L’aveva
visto piangere, con le braccia che nascondevano il viso, seduto sulla
scalinata
che portava all’entrata dell’edificio scolastico
quando ormai le lezioni erano
terminate da un pezzo. Immaginò che non doveva avere
l’ombrello, vista la pioggia
che scorreva incessantemente gli si era avvicinato con
l’intento di chiedergli
se voleva tornare a casa con lui, quando da più vicino
notò il suo volto rigato
di lacrime.
Inizialmente
non riuscì a pensare in maniera razionale, era la prima
volta che gli capitava
una situazione simile. Fissò per qualche minuto Tsuna,
indeciso sul come
trattare con lui, ma alla fine sedette al suo fianco.
«Tsuna-kun?
Non ti senti
bene?»
Il
castano scosse la testa,
asciugandosi le lacrime con il dorso della mano, tornando a sorridere
in quel
modo impacciato che solo lui riusciva a mostrare. Con gli occhi
arrossati, le
labbra che tremavano un po’, rimaneva comunque il Tsuna che
conosceva.
Uno
strano senso di inadeguatezza
si fece strada in Enma quando l’altro ragazzo gli rivolse
quel sorriso, seppur
sforzato, era qualcosa che sentiva di non meritare, non dopo tutto
quello che
gli stava facendo a sua insaputa.
Si
era affezionato a Tsuna
in quelle poche settimane che avevano passato assieme; la loro
somiglianza dal
punto di vista caratteriale, il fatto che entrambi fossero giovani Boss
mafiosi, anche se fra loro due non facevano altro che considerarsi
amici. Era
questo il bello del loro rapporto.
Ma
l’amicizia si basa su
qualcosa di fondamentale che è la sincerità, lui
non era sincero con Tsuna, lo
stava prendendo abilmente in giro.
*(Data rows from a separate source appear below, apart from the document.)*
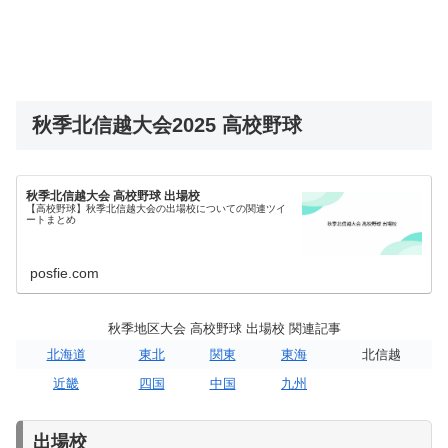
秋季北信越大会2025 高校野球
秋季北信越大会 高校野球 出場校
【高校野球】秋季北信越大会の出場校についての関連ツイ
ートまとめ
posfie.com
秋季地区大会 高校野球 出場校 関連記事
北海道
東北
関東
東海
北信越
近畿
四国
中国
九州
出場校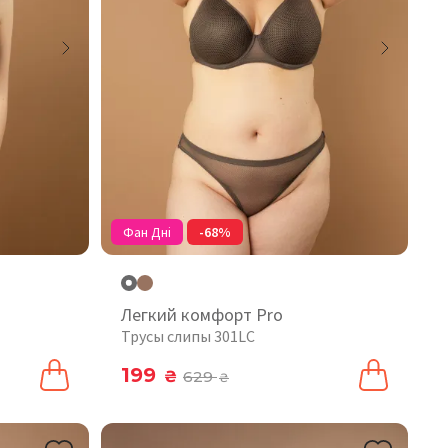
Фан Дні
-68%
Легкий комфорт Pro
Трусы слипы 301LC
199
₴
629
₴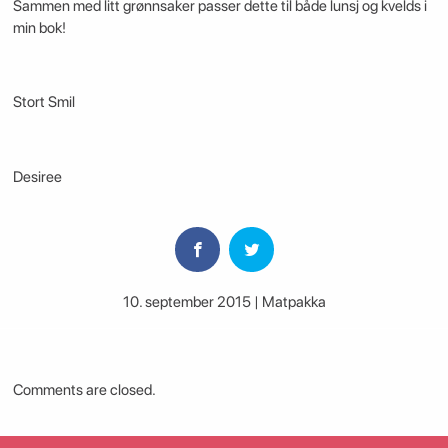
Sammen med litt grønnsaker passer dette til både lunsj og kvelds i
min bok!
Stort Smil
Desiree
10. september 2015 | Matpakka
Comments are closed.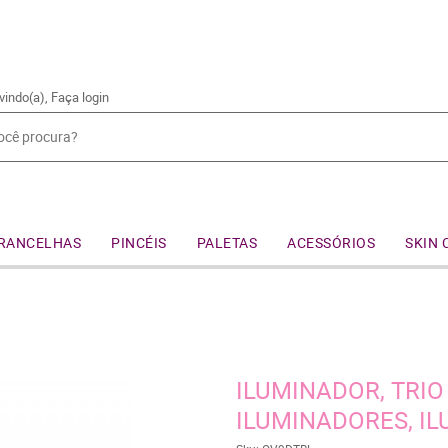
vindo(a),
Faça login
RANCELHAS
PINCÉIS
PALETAS
ACESSÓRIOS
SKIN 
ILUMINADOR, TRIO
ILUMINADORES, I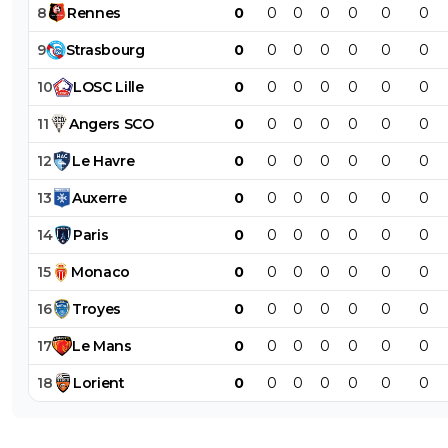
8
Rennes
0
0
0
0
0
0
0
9
Strasbourg
0
0
0
0
0
0
0
10
LOSC
Lille
0
0
0
0
0
0
0
11
Angers
SCO
0
0
0
0
0
0
0
12
Le
Havre
0
0
0
0
0
0
0
13
Auxerre
0
0
0
0
0
0
0
14
Paris
0
0
0
0
0
0
0
15
Monaco
0
0
0
0
0
0
0
16
Troyes
0
0
0
0
0
0
0
17
Le
Mans
0
0
0
0
0
0
0
18
Lorient
0
0
0
0
0
0
0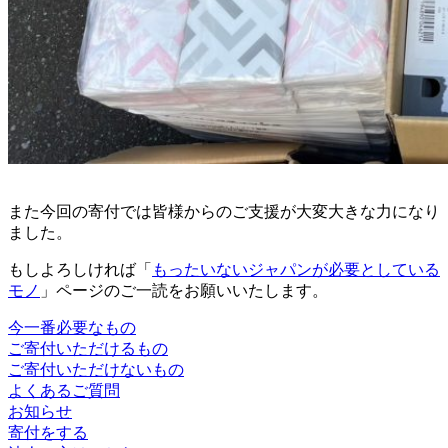
また今回の寄付では皆様からのご支援が大変大きな力になり
ました。
もしよろしければ「
もったいないジャパンが必要としている
モノ
」ページのご一読をお願いいたします。
今一番必要なもの
ご寄付いただけるもの
ご寄付いただけないもの
よくあるご質問
お知らせ
寄付をする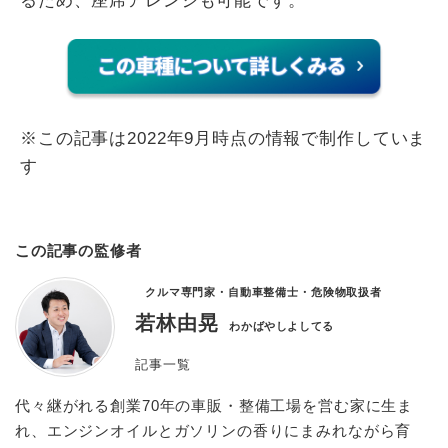
るため、座席アレンジも可能です。
※この記事は2022年9月時点の情報で制作していま
す
この記事の監修者
クルマ専門家・自動車整備士・危険物取扱者
若林由晃
わかばやしよしてる
記事一覧
代々継がれる創業70年の車販・整備工場を営む家に生ま
れ、エンジンオイルとガソリンの香りにまみれながら育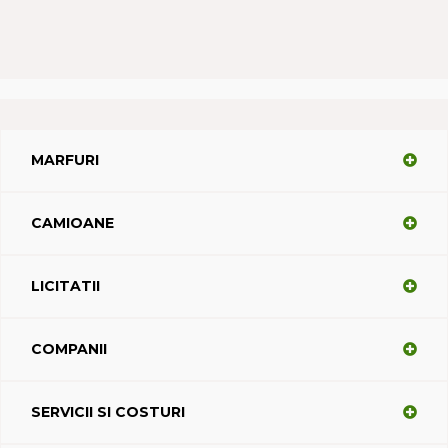
MARFURI
CAMIOANE
LICITATII
COMPANII
SERVICII SI COSTURI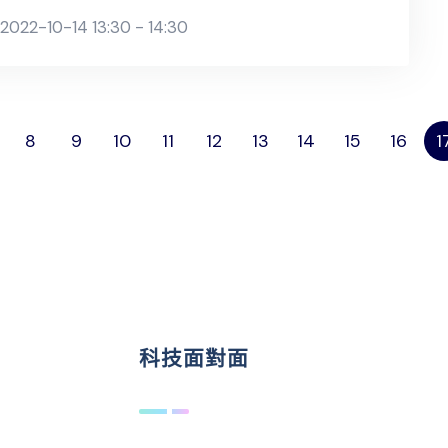
2022-10-14 13:30 - 14:30
8
9
10
11
12
13
14
15
16
1
科技面對面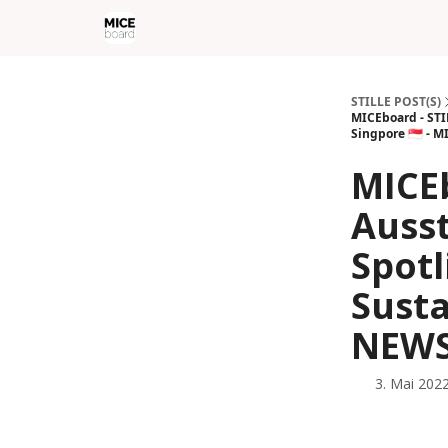
STILLE POST(S)
MICEboard - STIL
Singpore 🇸🇬 -
MICEb
Ausst
Spotl
Susta
NEWS
3. Mai 202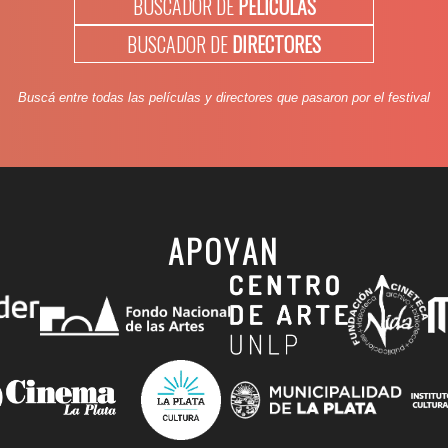
BUSCADOR DE
PELÍCULAS
BUSCADOR DE
DIRECTORES
Buscá entre todas las películas y directores que pasaron por el festival
APOYAN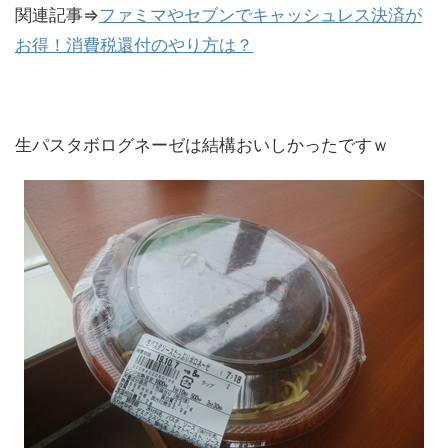
関連記事⇒
ファミマやセブンでキャッシュレス決済が
お得！消費税還付のやり方は？
生パスタボログネーゼは結構おいしかったですｗ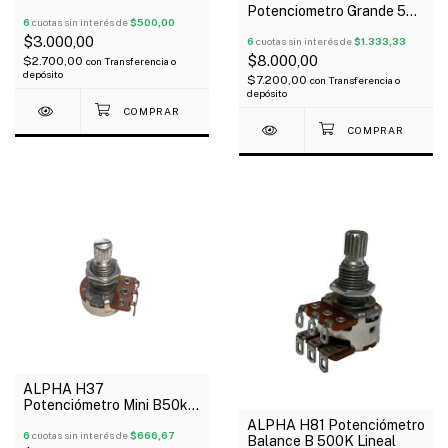
Electrónica
Potenciometro Grande 500
6
cuotas sin interés de
$500,00
K Logaritmico
$3.000,00
6
cuotas sin interés de
$1.333,33
$8.000,00
$2.700,00
con
Transferencia o
depósito
$7.200,00
con
Transferencia o
depósito
ALPHA H37
Potenciómetro Mini B50k
Lineal
ALPHA H81 Potenciómetro
6
cuotas sin interés de
$666,67
Balance B 500K Lineal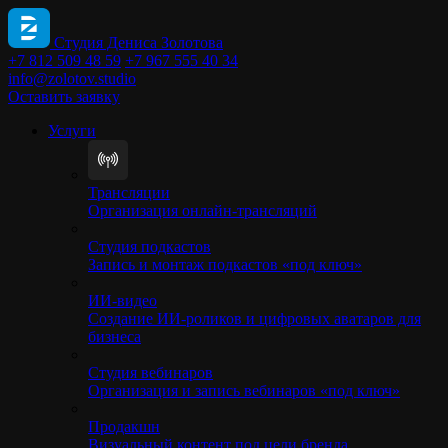
Студия Дениса Золотова
+7 812 509 48 59
+7 967 555 40 34
info@zolotov.studio
Оставить заявку
Услуги
Трансляции
Организация онлайн-трансляций
Студия подкастов
Запись и монтаж подкастов «под ключ»
ИИ-видео
Создание ИИ-роликов и цифровых аватаров для
бизнеса
Студия вебинаров
Организация и запись вебинаров «под ключ»
Продакшн
Визуальный контент под цели бренда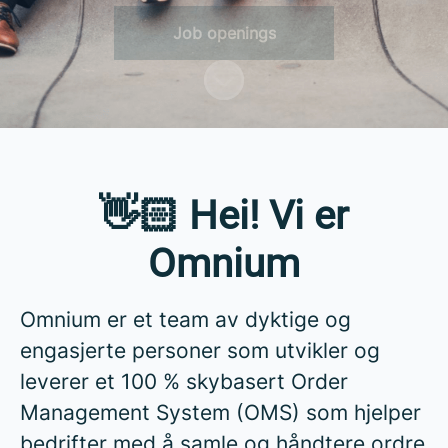
Job openings
Scroll to content
👋🏻 Hei! Vi er
Omnium
Omnium er et team av dyktige og
engasjerte personer som utvikler og
leverer et 100 % skybasert Order
Management System (OMS) som hjelper
bedrifter med å samle og håndtere ordre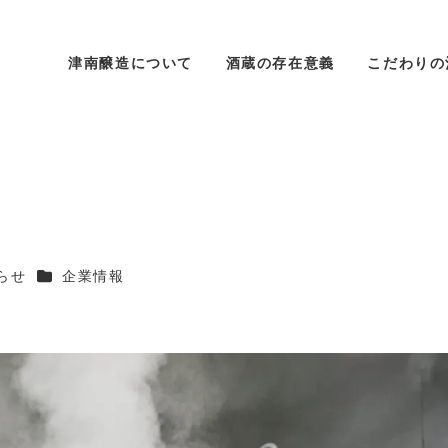
津南醸造について
酒蔵の存在意義
こだわりの
リー
カテゴリー
らせ
企業情報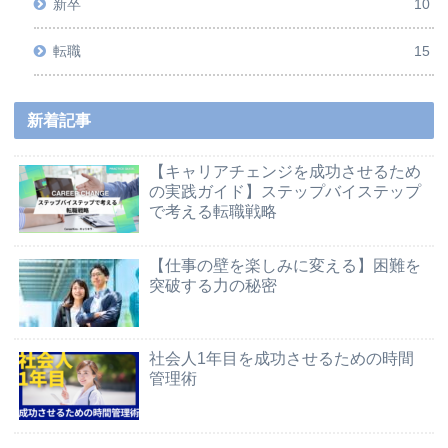
新卒
10
転職
15
新着記事
【キャリアチェンジを成功させるため
の実践ガイド】ステップバイステップ
で考える転職戦略
【仕事の壁を楽しみに変える】困難を
突破する力の秘密
社会人1年目を成功させるための時間
管理術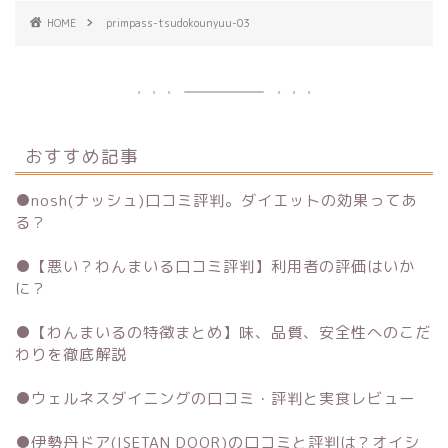
HOME
primpass-tsudokounyuu-03
おすすめ記事
●
nosh(ナッシュ)口コミ評判。ダイエットの効果ってあ
る？
●
【悪い？わんまいる口コミ評判】利用者の評価はいか
に？
●
【わんまいるの特徴まとめ】味、品質、安全性へのこだ
わりを徹底解説
●
ウェルネスダイニングの口コミ・評判と実食レビュー
●
伊勢丹ドア(ISETAN DOOR)の口コミと評判は？オイシ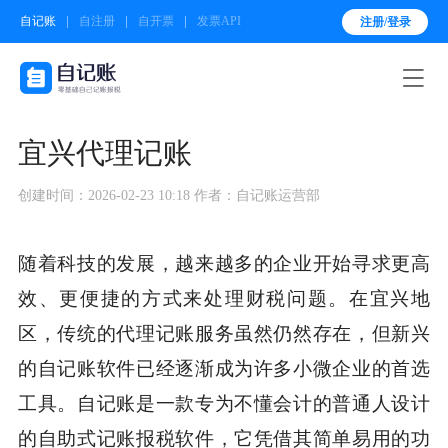
自记账
自注册
自开票
发票API
注册/登录

宜兴代理记账
创建时间：2026-02-23 10:18
作者：自记账运营部
随着科技的发展，越来越多的企业开始寻求更高
效、更便捷的方式来处理财税问题。在宜兴地
区，传统的代理记账服务虽然仍然存在，但新兴
的自记账软件已经逐渐成为许多小微企业的首选
工具。自记账是一款专为不懂会计的普通人设计
的自助式记账报税软件，它凭借其简单易用的功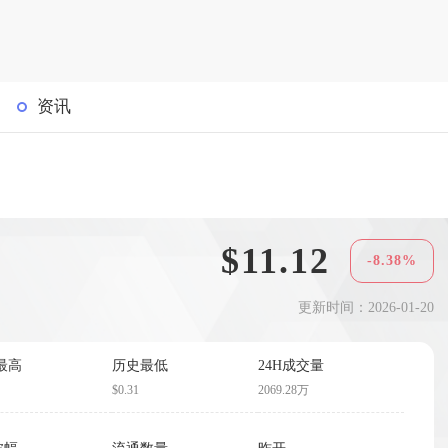
资讯
$11.12
-8.38%
更新时间：2026-01-20
最高
历史最低
24H成交量
$0.31
2069.28万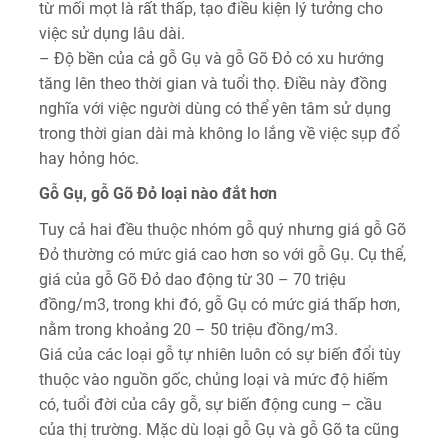
từ mối mọt là rất thấp, tạo điều kiện lý tưởng cho
việc sử dụng lâu dài.
– Độ bền của cả gỗ Gụ và gỗ Gõ Đỏ có xu hướng
tăng lên theo thời gian và tuổi thọ. Điều này đồng
nghĩa với việc người dùng có thể yên tâm sử dụng
trong thời gian dài mà không lo lắng về việc sụp đổ
hay hỏng hóc.
Gỗ
G
ụ, gỗ
G
õ
Đ
ỏ loại nào đắt hơn
Tuy cả hai đều thuộc nhóm gỗ quý nhưng giá gỗ Gõ
Đỏ thường có mức giá cao hơn so với gỗ Gụ. Cụ thể,
giá của gỗ Gõ Đỏ dao động từ 30 – 70 triệu
đồng/m3, trong khi đó, gỗ Gụ có mức giá thấp hơn,
nằm trong khoảng 20 – 50 triệu đồng/m3.
Giá của các loại gỗ tự nhiên luôn có sự biến đổi tùy
thuộc vào nguồn gốc, chủng loại và mức độ hiếm
có, tuổi đời của cây gỗ, sự biến động cung – cầu
của thị trường. Mặc dù loại gỗ Gụ và gỗ Gõ ta cũng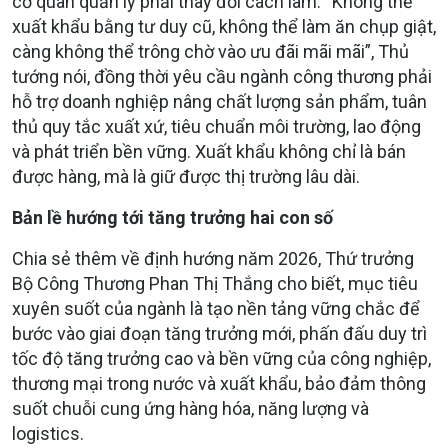
cơ quan quản lý phải thay đổi cách làm. “Không thể
xuất khẩu bằng tư duy cũ, không thể làm ăn chụp giật,
càng không thể trông chờ vào ưu đãi mãi mãi”, Thủ
tướng nói, đồng thời yêu cầu ngành công thương phải
hỗ trợ doanh nghiệp nâng chất lượng sản phẩm, tuân
thủ quy tắc xuất xứ, tiêu chuẩn môi trường, lao động
và phát triển bền vững. Xuất khẩu không chỉ là bán
được hàng, mà là giữ được thị trường lâu dài.
Bản lề hướng tới tăng trưởng hai con số
Chia sẻ thêm về định hướng năm 2026, Thứ trưởng
Bộ Công Thương Phan Thị Thắng cho biết, mục tiêu
xuyên suốt của ngành là tạo nền tảng vững chắc để
bước vào giai đoạn tăng trưởng mới, phấn đấu duy trì
tốc độ tăng trưởng cao và bền vững của công nghiệp,
thương mại trong nước và xuất khẩu, bảo đảm thông
suốt chuỗi cung ứng hàng hóa, năng lượng và
logistics.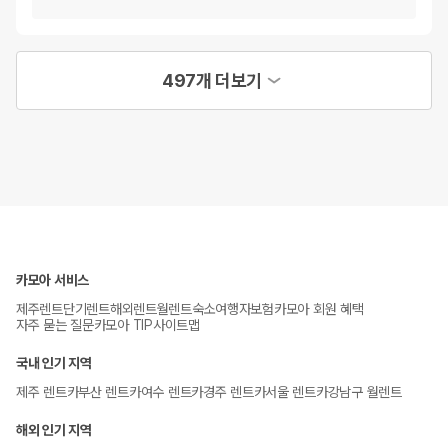
497개 더보기
카모아 서비스
제주렌트
단기렌트
해외렌트
월렌트
숙소
여행자보험
카모아 회원 혜택
자주 묻는 질문
카모아 TIP
사이트맵
국내 인기 지역
제주 렌트카
부산 렌트카
여수 렌트카
경주 렌트카
서울 렌트카
강남구 월렌트
해외 인기 지역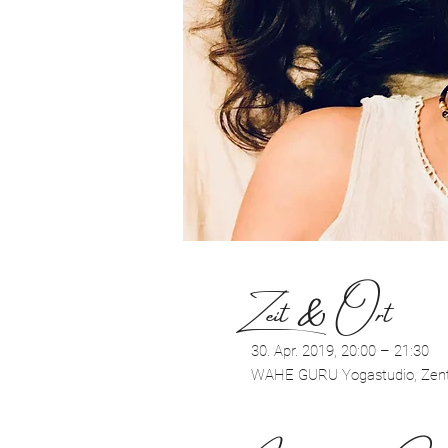
Zeit & Ort
30. Apr. 2019, 20:00 – 21:30
WAHE GURU Yogastudio, Zentra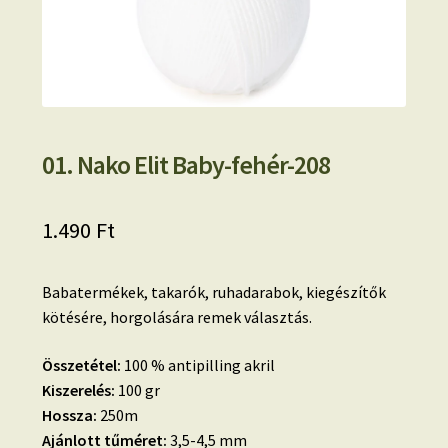
01. Nako Elit Baby-fehér-208
1.490
Ft
Babatermékek, takarók, ruhadarabok, kiegészítők
kötésére, horgolására remek választás.
Összetétel:
100 % antipilling akril
Kiszerelés:
100 gr
Hossza:
250m
Ajánlott tűméret:
3,5-4,5 mm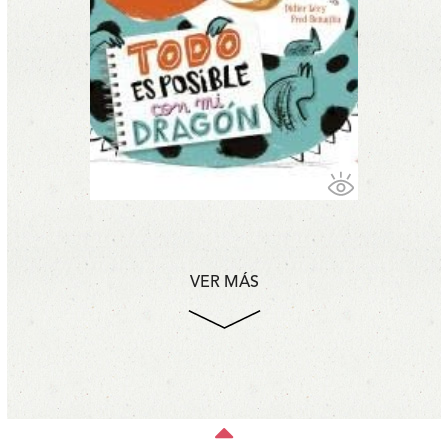
VER MÁS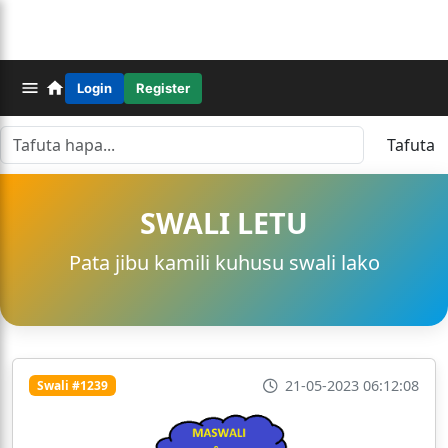
Login
Register
Tafuta
SWALI LETU
Pata jibu kamili kuhusu swali lako
21-05-2023 06:12:08
Swali #1239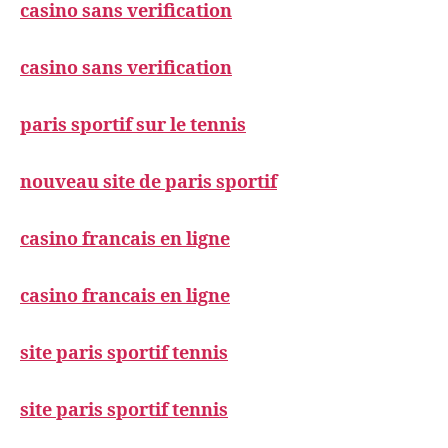
casino sans verification
casino sans verification
paris sportif sur le tennis
nouveau site de paris sportif
casino francais en ligne
casino francais en ligne
site paris sportif tennis
site paris sportif tennis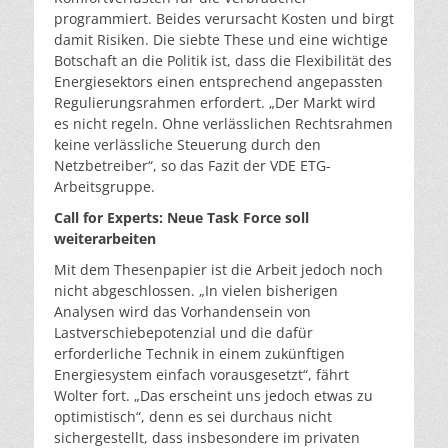
programmiert. Beides verursacht Kosten und birgt
damit Risiken. Die siebte These und eine wichtige
Botschaft an die Politik ist, dass die Flexibilität des
Energiesektors einen entsprechend angepassten
Regulierungsrahmen erfordert. „Der Markt wird
es nicht regeln. Ohne verlässlichen Rechtsrahmen
keine verlässliche Steuerung durch den
Netzbetreiber“, so das Fazit der VDE ETG-
Arbeitsgruppe.
Call for Experts: Neue Task Force soll
weiterarbeiten
Mit dem Thesenpapier ist die Arbeit jedoch noch
nicht abgeschlossen. „In vielen bisherigen
Analysen wird das Vorhandensein von
Lastverschiebepotenzial und die dafür
erforderliche Technik in einem zukünftigen
Energiesystem einfach vorausgesetzt“, fährt
Wolter fort. „Das erscheint uns jedoch etwas zu
optimistisch“, denn es sei durchaus nicht
sichergestellt, dass insbesondere im privaten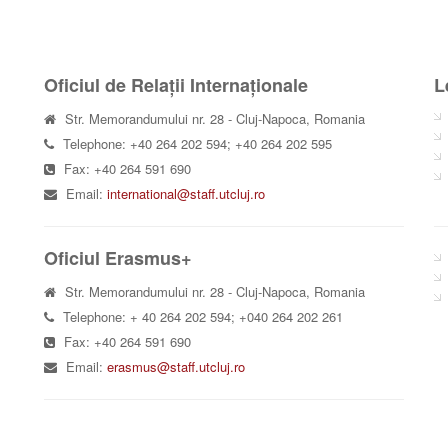
Oficiul de Relații Internaționale
L
Str. Memorandumului nr. 28 - Cluj-Napoca, Romania
Telephone: +40 264 202 594; +40 264 202 595
Fax: +40 264 591 690
Email:
international@staff.utcluj.ro
Oficiul Erasmus+
Str. Memorandumului nr. 28 - Cluj-Napoca, Romania
Telephone: + 40 264 202 594; +040 264 202 261
Fax: +40 264 591 690
Email:
erasmus@staff.utcluj.ro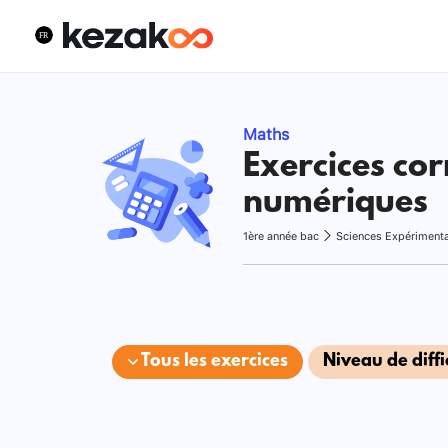
Maths
Exercices cor
numériques
1ère année bac
Sciences Expériment
Tous les exercices
Niveau de diffi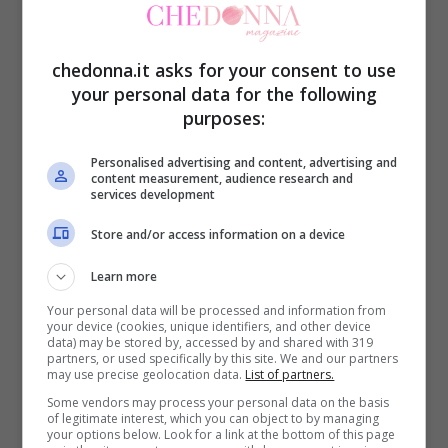
instancabile. In villeggiatura con amici e
famiglia, il tempo lo dedica, soprattutto, a
chedonna.it asks for your consent to use
loro: la nuora Giulia nonché la bellissima
your personal data for the following
purposes:
nipotina Matilde. Chissà cosa l’attenderà
successivamente, al ritorno, ma nulla potrà
Personalised advertising and content, advertising and
content measurement, audience research and
scalfire questi preziosissimi attimi
services development
trascorsi insieme ai suoi affetti. Non si
Store and/or access information on a device
conosce se anche i figli abbiano preso
Learn more
parte a questa allegra comitiva, tuttavia
Your personal data will be processed and information from
qualcuno molto vicino alla conduttrice si è
your device (cookies, unique identifiers, and other device
data) may be stored by, accessed by and shared with 319
palesato inaspettatamente
.
partners, or used specifically by this site. We and our partners
may use precise geolocation data.
List of partners.
Some vendors may process your personal data on the basis
of legitimate interest, which you can object to by managing
your options below. Look for a link at the bottom of this page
Odio e buoni sentimenti continuavano
a
contrastarsi nel suo cuore, accrescendo la confusione che quella strana
situazione
che andava a crearsi fra loro due.
Entrambi considerati perdenti, ma Enma non la pensava così;
Tsuna era un ragazzo
forte, anche quando piangeva, persino quando prendeva un brutto voto a
scuola.
Il fatto che Tsuna fosse considerato un perdente era relativo,
splendeva di una
luce talmente forte che era quasi impossibile catalogarlo come tale, ai
suoi
occhi almeno era così.
Quella
luce era talmente forte che rischiava di accecarlo.
«E’
meglio che vada.» Tutto
d’un tratto Enma afferrò per un braccio Tsuna,
impedendogli ogni via di fuga,
notò subito l’occhiata smarrita da parte del
castano, ma non riuscì a dare una
giustificazione a quel gesto.
Lo
tirò piano verso di se,
accostando le proprie labbra alle sue, saggiandone
la morbidezza e il sapore un po’ salato a causa delle
lacrime. Osservò i
movimenti confusi di Tsuna quando ritirò indietro il capo,
accorgendosi in quel
momento di stringere le sue mani coperte da cerotti e ferite
più o meno
recenti.
Enma
stesso avvampò al solo
pensiero di ciò che aveva appena fatto e senza riuscire a
sbloccarsi, si alzò
in piedi, lasciando di proposito l’ombrello di fianco a Tsuna
e fuggendo sotto
la pioggia, rischiando quasi di scivolare sui scalini bagnati.
Tsuna
sussultò, afferrando l’ombrello
e raggiunse il ragazzo dai capelli rossi; Enma non riuscì a
dire una parola
quando il castano lo bloccò per un braccio –
proprio come aveva fatto lui prima
– e si avvicinò nuovamente al suo volto,
afferrandolo con entrambe le mani e
dimenticandosi dell’ombrello che aveva lasciato cadere a
terra.
Spalancò
le iridi rosse
quando avvertì la lingua di Tsuna sfiorare le sue labbra e
istintivamente le
dischiuse, cercando di approfondire quel contatto, seppur timido.
Il
distacco portò entrambi
alla realtà, bagnati fradici come due pulcini sotto il cielo
primaverile.
Nessuno
dei due parlò,
entrambi non erano il tipo di persona che metteva la prima parola in un
discorso,
ma Enma non protestò a quel silenzio, bastava il sorriso di
Tsuna a illuminare
il cielo in quella giornata uggiosa.